Lachine & Dorval
12:15 13 janvier 2021 | mise à jour le: 14 janvier 2021 à 08:17 temps de lecture: 3 minutes

Un peintre évoque la nostalgie par ses œuvres d’art

Un peintre évoque la nostalgie par ses œuvres d’art
Photo: Gracieuseté – Michael LitvackMichael Litvack peint à temps plein depuis qu’il est retraité.

Par ses peintures nostalgiques aux couleurs vibrantes, le Lachinois Michael Litvack recrée des scènes du passé. Des endroits de Lachine sont mis en valeur dans une dizaine de ses peintures.

L’homme de 77 ans, possède une forte connexion avec l’arrondissement. Sa famille était propriétaire de magasins alimentaires connus sous le nom de Spot, une chaîne qui a débuté dans les années 1920s.

L’un d’eux a ouvert ses portes sur la rue Notre-Dame, dans lequel M. Litvack travaillait. « À l’époque, je connaissais tout le monde, les marchands, les commerces et les lieux », se remémore-t-il.

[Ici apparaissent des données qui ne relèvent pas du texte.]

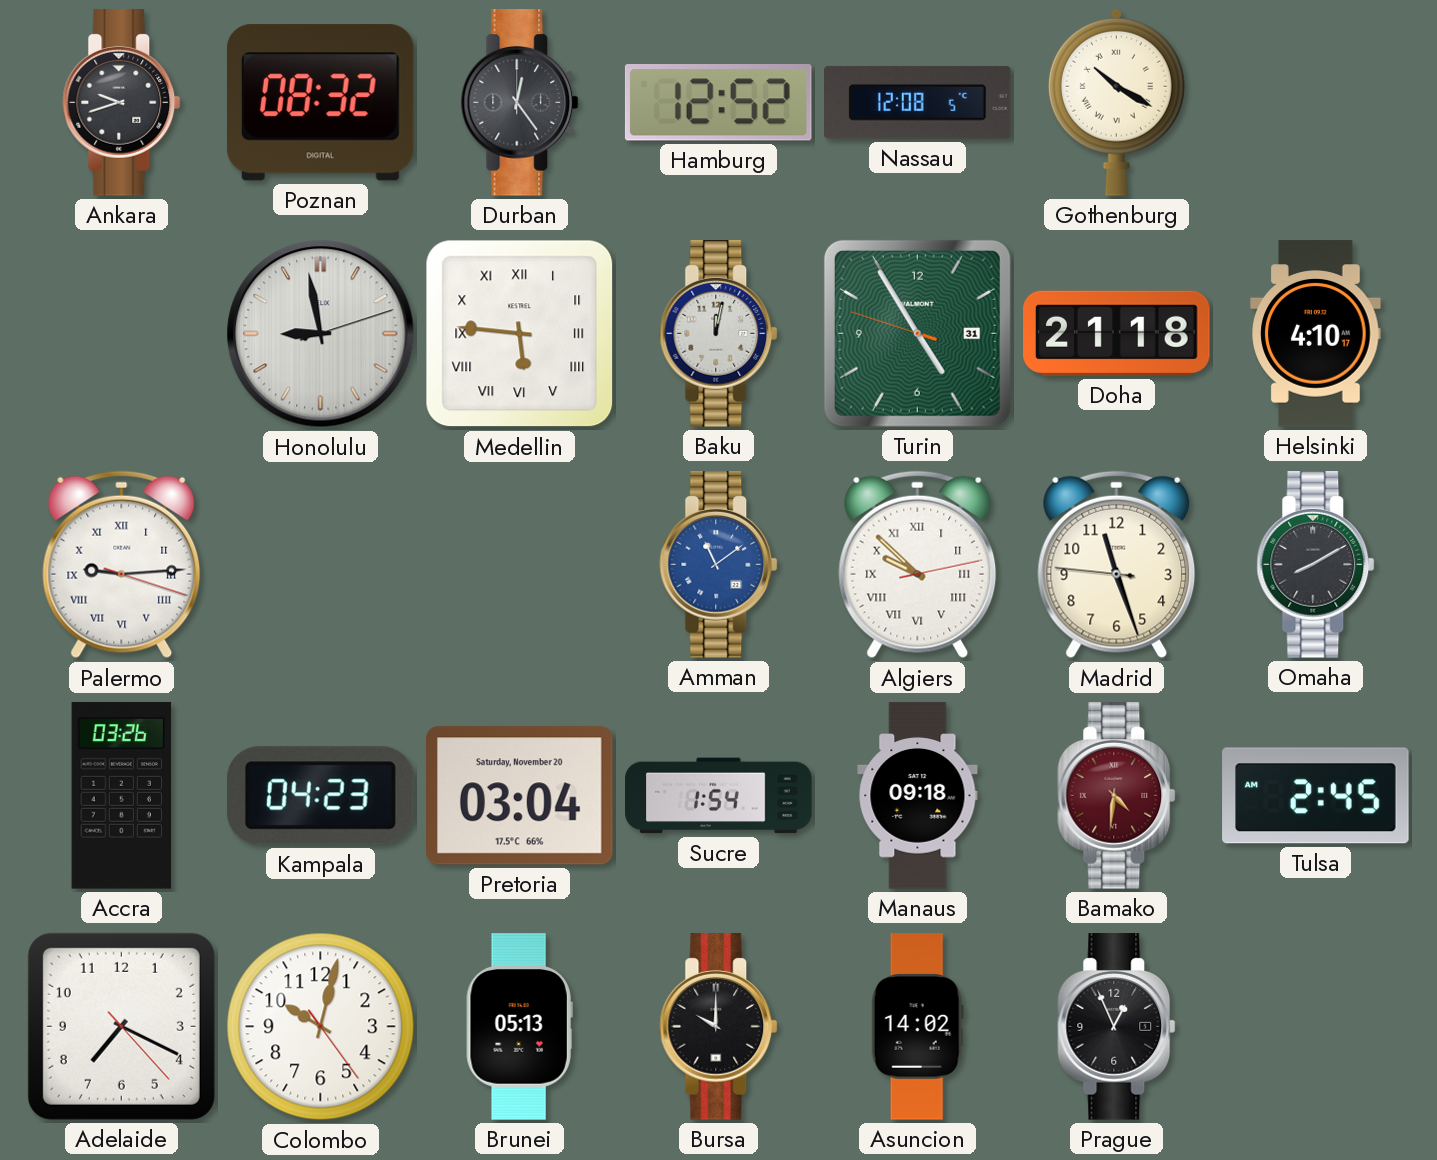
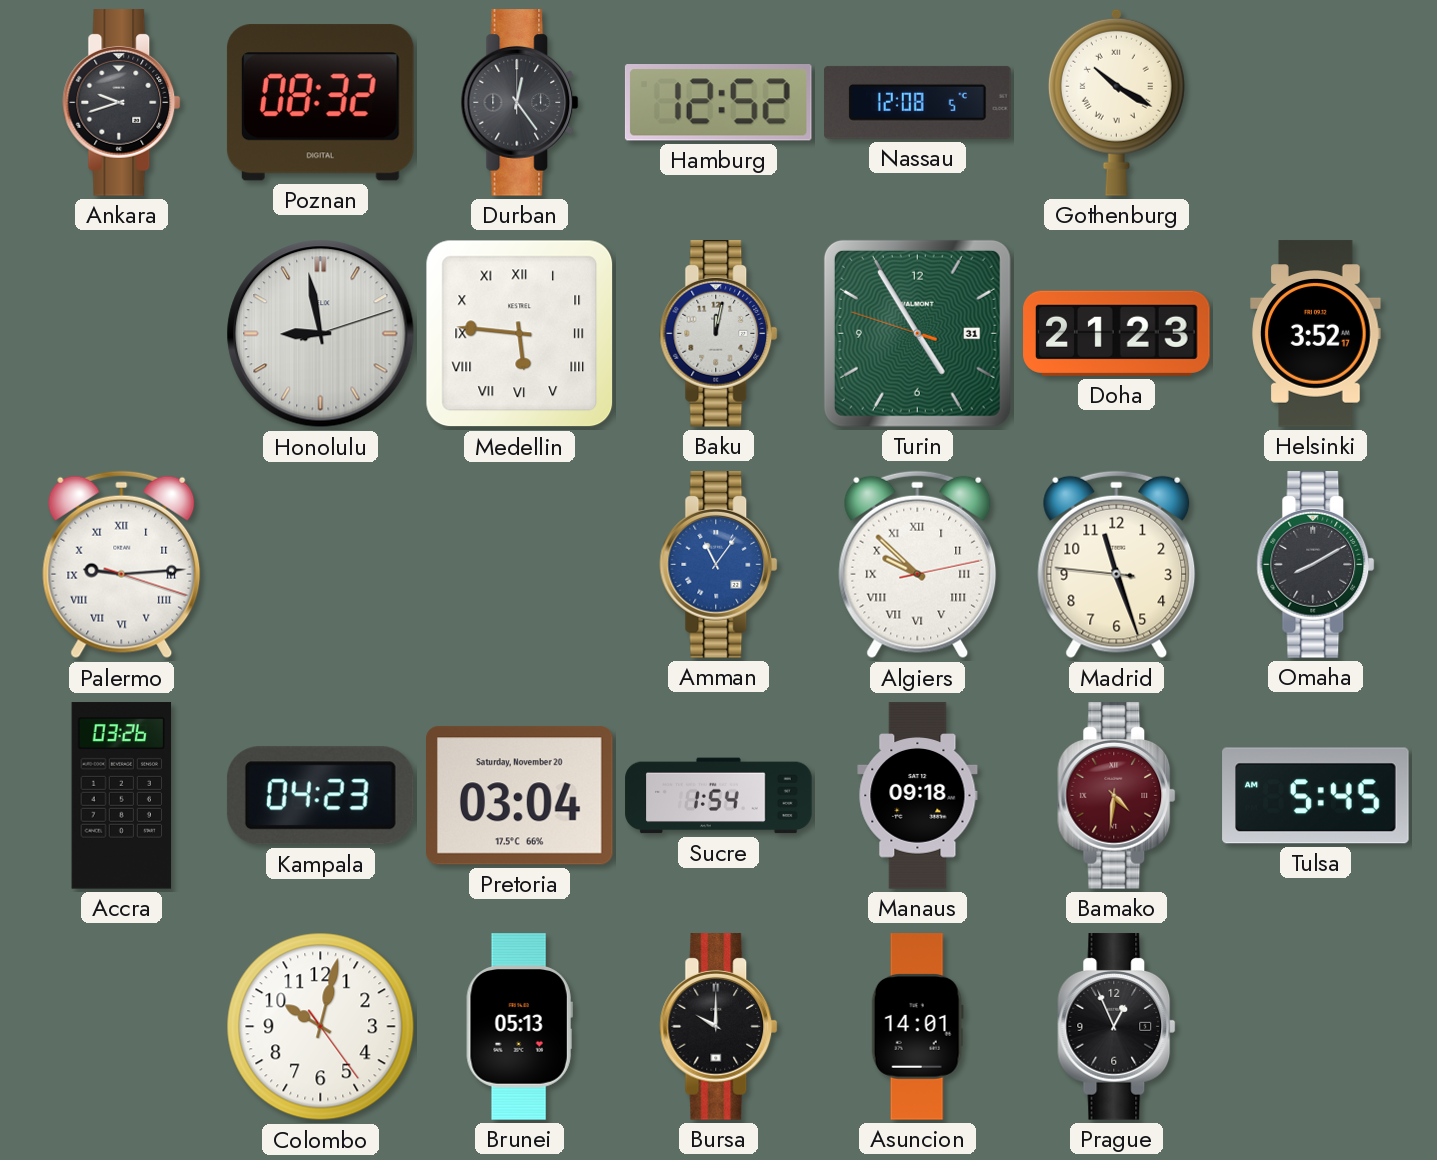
Doha: 21:18 -> 21:23
Helsinki: 4:10 -> 3:52
Amman: 11:09 -> 11:06
Tulsa: 2:45 -> 5:45
Adelaide: 7:19 -> none
Asuncion: 14:02 -> 14:01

Litvack a poursuivi son chemin dans le marché alimentaire durant plusieurs décennies, continuant à travailler pour l’entreprise familiale avant de devenir représentant des ventes chez le distributeur d’aliments, United Natural Foods Canada.

Changement de direction

Après avoir vendu le dernier de magasin familial en 2004, et quitté l’industrie alimentaire pour de bon en 2015, son épouse l’a convaincu de peindre à temps plein. « Elle m’a dit, si tu veux le faire, fais-le », raconte-t-il.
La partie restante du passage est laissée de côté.